La obra galardonada cuenta el viaje de una mujer desde su lecho de muerte al cielo para reencontrarse con dos viejos amigos, Terenci y Manolo. Juntos rememoran su infancia de niños emigrantes en el Raval donde, como escribió Jean Genet, se podía ser ladrón y bohemio al mismo tiempo. El cine omnipresente y las ciudades que marcaron sus biografías, Alejandría, Bangkok y Beirut, cosen una novela que analiza la melancolía del recuerdo y brinda por la eterna juventud y la amistad.
La huella de Beirut
Personajes y situaciones vitales tras los que es sencillo identificar a los fallecidos escritores catalanes Terenci Moix y Manuel Vázquez Montalbán, amigos personales de la escritora y conformadores de un indefinido grupo literario del Raval, al que también pertenecerían Josep María Benet i Jornet, Víctor Mora, Robert Saladrigas y la propia Torres.

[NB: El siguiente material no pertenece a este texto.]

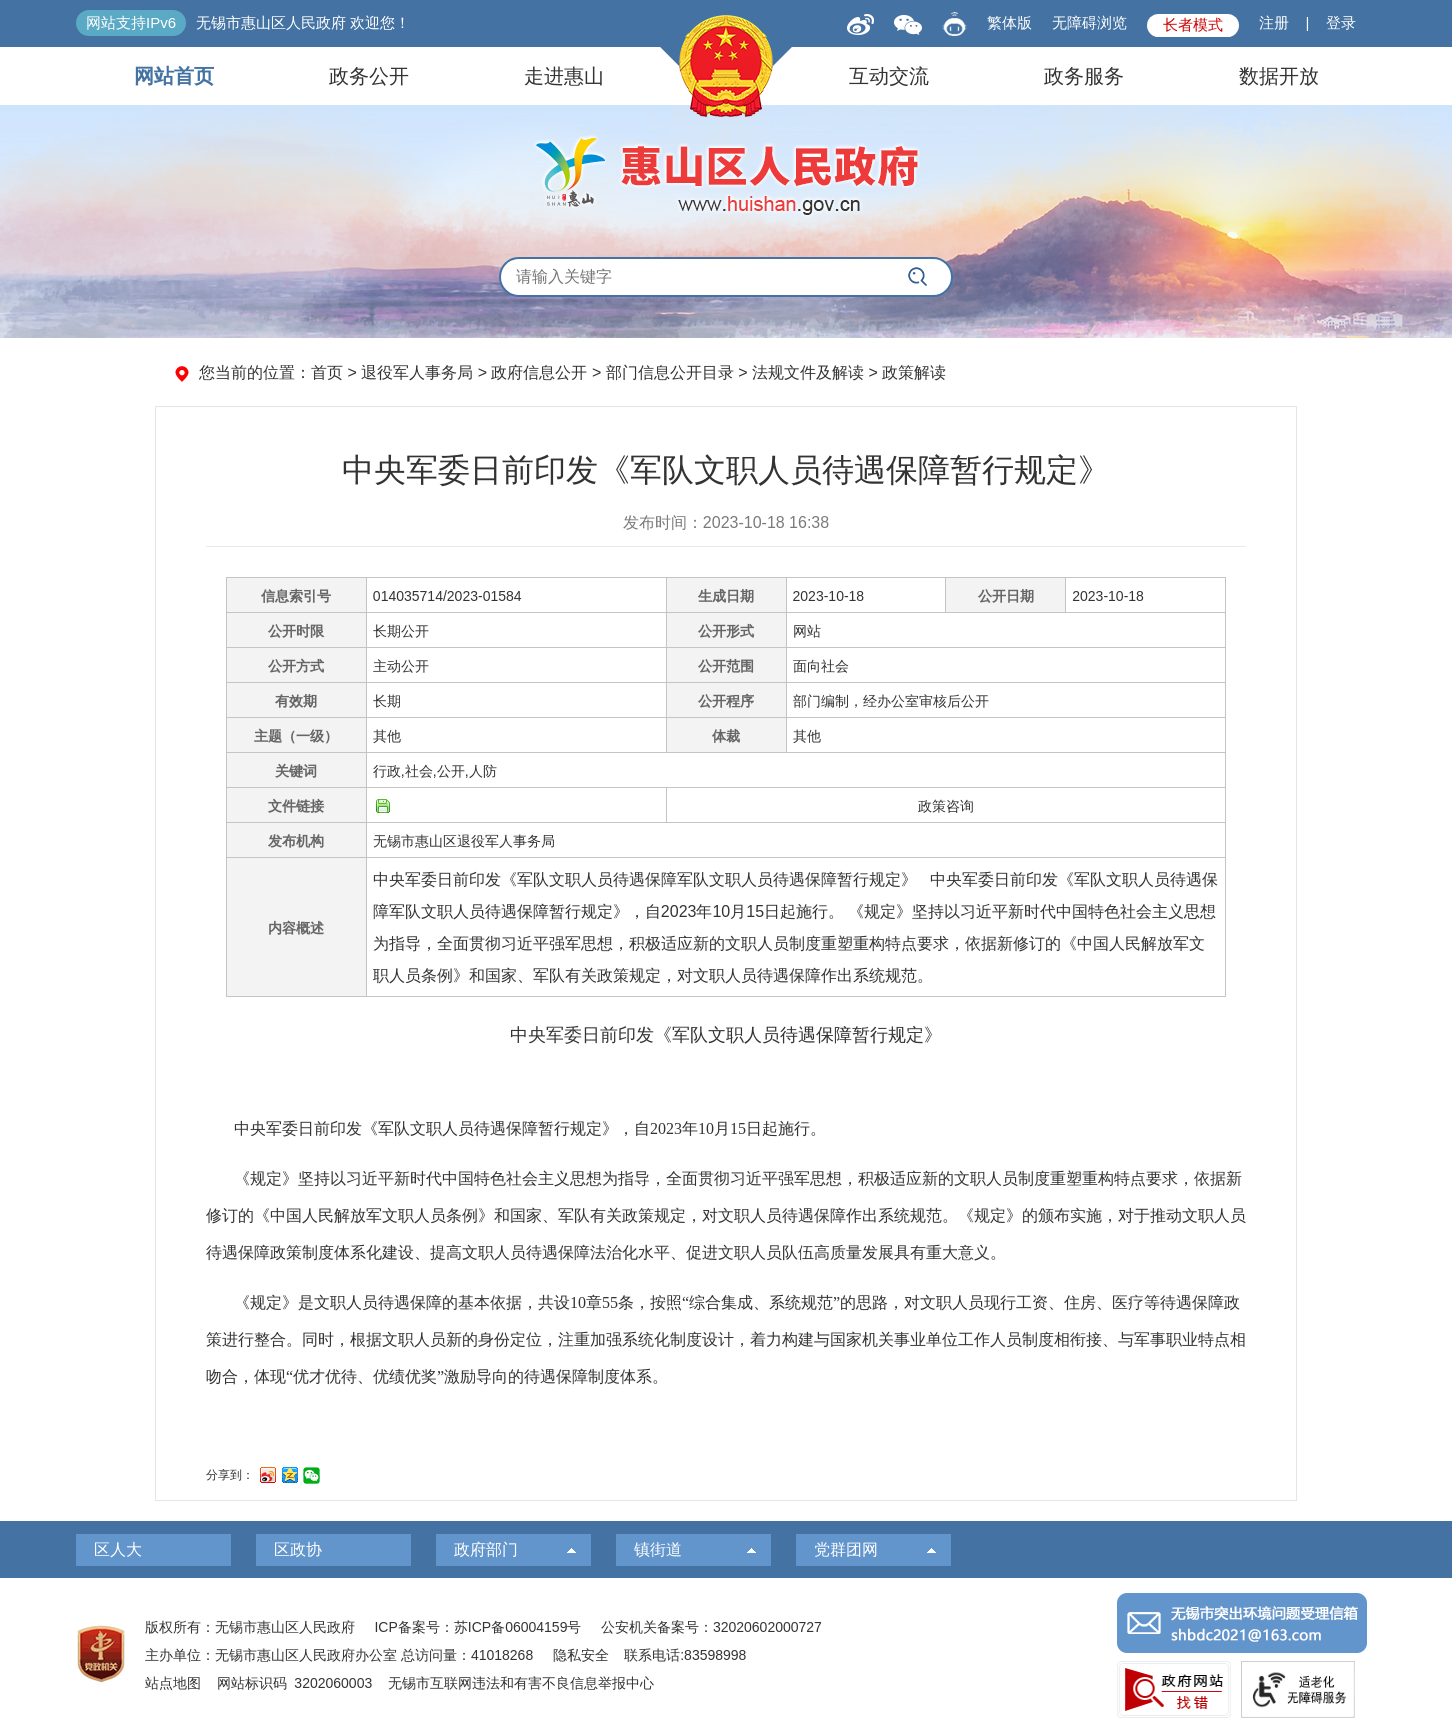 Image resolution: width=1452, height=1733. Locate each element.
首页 (327, 372)
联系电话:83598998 (685, 1655)
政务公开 (369, 76)
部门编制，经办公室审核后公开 (891, 701)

Nacida en 1943 en el mismo barrio, comenzó a trabajar como periodista a los 21 años. Al mismo tiempo empezó a colaborar en la revista de cine Fotogramas. Ya instalada en Madrid inició una carrera en El País que la llevó a cubrir como enviada especial la guerra civil del Líbano, que duró hasta 1990. Esta experiencia la marcaría de por vida, huella que se puede apreciar en este su último trabajo y en obras anteriores como La amante en guerra y Mujer en guerra.
El premio literario privado más antiguo y prestigioso de España, dotado en esta edición con 18.000 euros, ha optado esta vez por renunciar a su tradición de dar relumbrón a nuevos y prometedores valores de la escena literaria para premiar a una veterana escribidora, como la llamara con mordaz ironía el llorado escritor, y también catalán de adopción y exilio literario, Roberto Bolaño. En cambio el finalista, recompensado esta vez con 6.000 euros, sí ha sido una apuesta de futuro.
Tras conocerse el fallo, MarujaTorres dio las gracias al jurado «por premiar una comedia, porque incluso los Oscar casi siempre se los dan a un drama». Reveló que tenía la idea de la novela en su cabeza desde hace cuatro años y el punto de partida fue «el espiritismo laico que empecé a hacer cuando murieron Terenci y Vázquez Montalbán, a los que empecé invocando en mis sueños».
El escritor y fotógrafo Rubén Abella (Valladolid, 1977) ha quedado en segundo lugar con la novela coral El libro del amor esquivo. Tres protagonistas: un paparazzi, una persona que acaba de sufrir una traumática ruptura amorosa y otro que proviene de una aldea gallega. Una ciudad: Madrid. Y el desarrollo de una trama en la que sus vivencias se enlazan conforman el argumento.
El premio Josep Pla a la mejor novela en prosa catalana fue a parar a Gastón Hernández (Girona, 1971) por El silenci, una obra en la que una mujer japonesa enferma de cáncer acude a Formentera para meditar en un monasterio zen y aprender su medicina. La cena en el Hotel Avenida Palace de Barcelona estuvo marcada por la ausencia del ganador del año pasado, Francisco Casavella, fallecido de un infarto a los 45 años el pasado 17 de diciembre. La finalista del año pasado, Eva Díaz, recordó su figura y leyó un fragmento de la novela con la que obtuvo el galardón, Lo que sé de los vampiros.